For many people, it was a time of uncertainty and fear, but WA filmmakers, director Nick Petkov and producer Morgan Munro, didn’t let that stop them from producing their feature debut.
Pain killer follows the story of Steven Sullivan (G Roberts), a man tired of his mundane life as an office worker, who turns to dangerous and risky thrills in an attempt to stir up more excitement in his life, but ends up soon to embark on a dark path of violence, tragedy and murder.
The film explores themes of isolation, emotional need and the dark places people with mental illness go when they feel they have nothing to lose. “This is a person who believes society is against them and acts accordingly even though that’s not necessarily the case,” says Petkov.
With the film, Petkov wanted to address what he sees as the major social issues of our time, particularly mental health and domestic violence, and the lack of support and understanding surrounding them.
Pain killer takes audiences on a disturbing and sometimes surreal ride, retracing Steven’s fall from grace, increasing isolation and fractured personality. The film was privately funded and took three months to shoot, filming around the capital and urban areas of Western Australia.
Local businesses stepped in to support the film, including the iconic Tradewinds Hotel.

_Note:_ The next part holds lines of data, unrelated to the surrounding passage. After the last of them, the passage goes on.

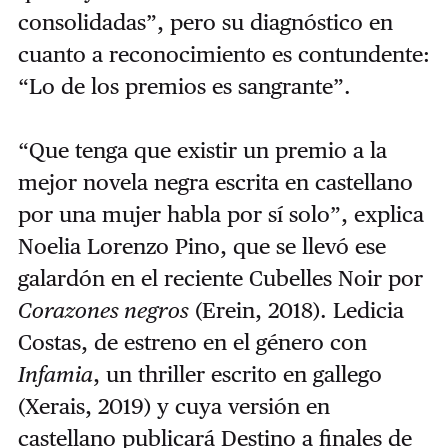
consolidadas”, pero su diagnóstico en
cuanto a reconocimiento es contundente:
“Lo de los premios es sangrante”.
“Que tenga que existir un premio a la
mejor novela negra escrita en castellano
por una mujer habla por sí solo”, explica
Noelia Lorenzo Pino, que se llevó ese
galardón en el reciente Cubelles Noir por
Corazones negros
(Erein, 2018). Ledicia
Costas, de estreno en el género con
Infamia
, un thriller escrito en gallego
(Xerais, 2019) y cuya versión en
castellano publicará Destino a finales de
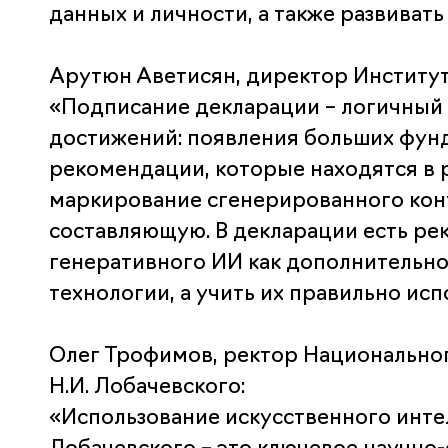
данных и личности, а также развиват
Арутюн Аветисян, директор Институт
«Подписание декларации – логичный 
достижений: появления больших фунд
рекомендации, которые находятся в 
маркирование сгенерированного конт
составляющую. В декларации есть ре
генеративного ИИ как дополнительно
технологии, а учить их правильно исп
Олег Трофимов, ректор Национальног
Н.И. Лобачевского:
«Использование искусственного инте
Лобачевского – это ключевое научно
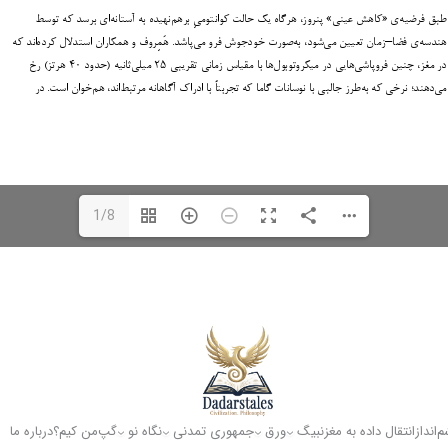
1/8
انداز
انتقال داده به مغز
نبیگ
ورق
جمهوری تمدنی
نگاه نو
گپ
من کیم؟
درباره ما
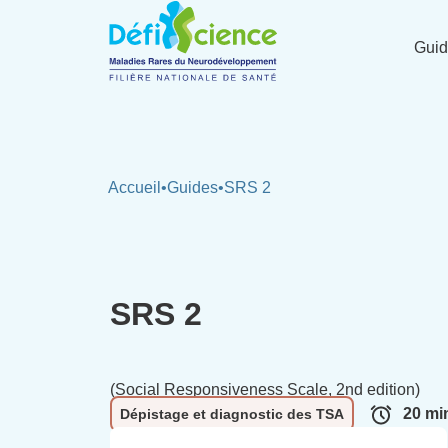
Panneau de gestion des cookies
Gui
Accueil
•
Guides
•
SRS 2
SRS 2
(Social Responsiveness Scale, 2nd edition)
20 mi
Dépistage et diagnostic des TSA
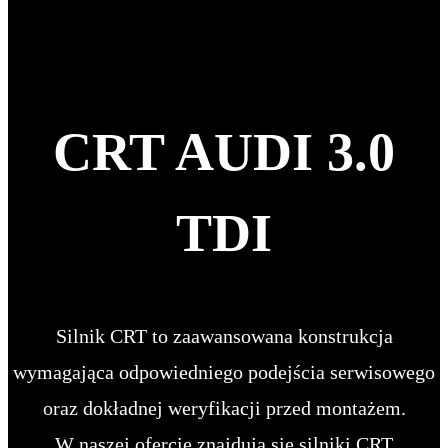
CRT AUDI 3.0
TDI
Silnik CRT to zaawansowana konstrukcja
wymagająca odpowiedniego podejścia serwisowego
oraz dokładnej weryfikacji przed montażem.
W naszej ofercie znajdują się silniki CRT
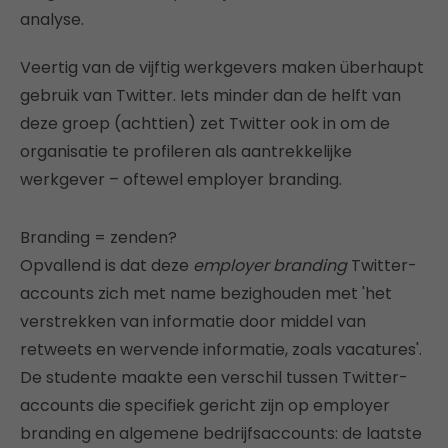
analyse.
Veertig van de vijftig werkgevers maken überhaupt
gebruik van Twitter. Iets minder dan de helft van
deze groep (achttien) zet Twitter ook in om de
organisatie te profileren als aantrekkelijke
werkgever – oftewel employer branding.
Branding = zenden?
Opvallend is dat deze
employer branding
Twitter-
accounts zich met name bezighouden met 'het
verstrekken van informatie door middel van
retweets en wervende informatie, zoals vacatures'.
De studente maakte een verschil tussen Twitter-
accounts die specifiek gericht zijn op employer
branding en algemene bedrijfsaccounts: de laatste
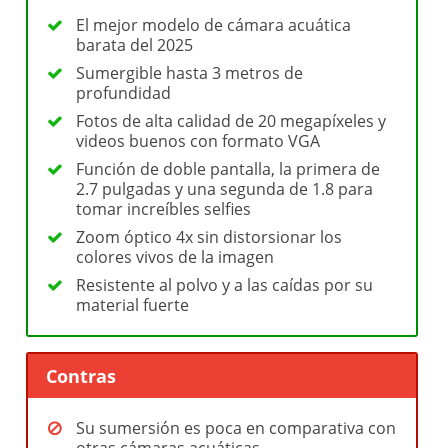
El mejor modelo de cámara acuática
barata del 2025
Sumergible hasta 3 metros de
profundidad
Fotos de alta calidad de 20 megapíxeles y
videos buenos con formato VGA
Función de doble pantalla, la primera de
2.7 pulgadas y una segunda de 1.8 para
tomar increíbles selfies
Zoom óptico 4x sin distorsionar los
colores vivos de la imagen
Resistente al polvo y a las caídas por su
material fuerte
Contras
Su sumersión es poca en comparativa con
otras cámaras acuáticas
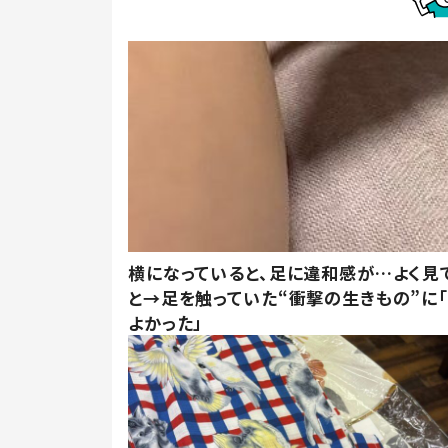
横になっていると、足に違和感が…よく見
と→足を触っていた“衝撃の生きもの”に
よかった」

Auditions were called for actors across the country, but due to closed borders at the time, the production could only recruit talent from their home countries.
Pain killer had its premiere at the WA Made Film Festival, in February 2023, and has since been selected at a dozen international film festivals around the world. Cinematographer Michael Thomas won a bronze award from the Australian Cinematographers Society for his austere and evocative cinematography.
Pain killer has also signed an international distribution deal with Bounty Films and is in talks with major networks across the country.
Petkov and Munro (respectively right and left below) previously worked together on a short film titled Air and are currently working on their next feature film project. “We learned a lot from the production and the cast and crew were great to work with,” Munro said.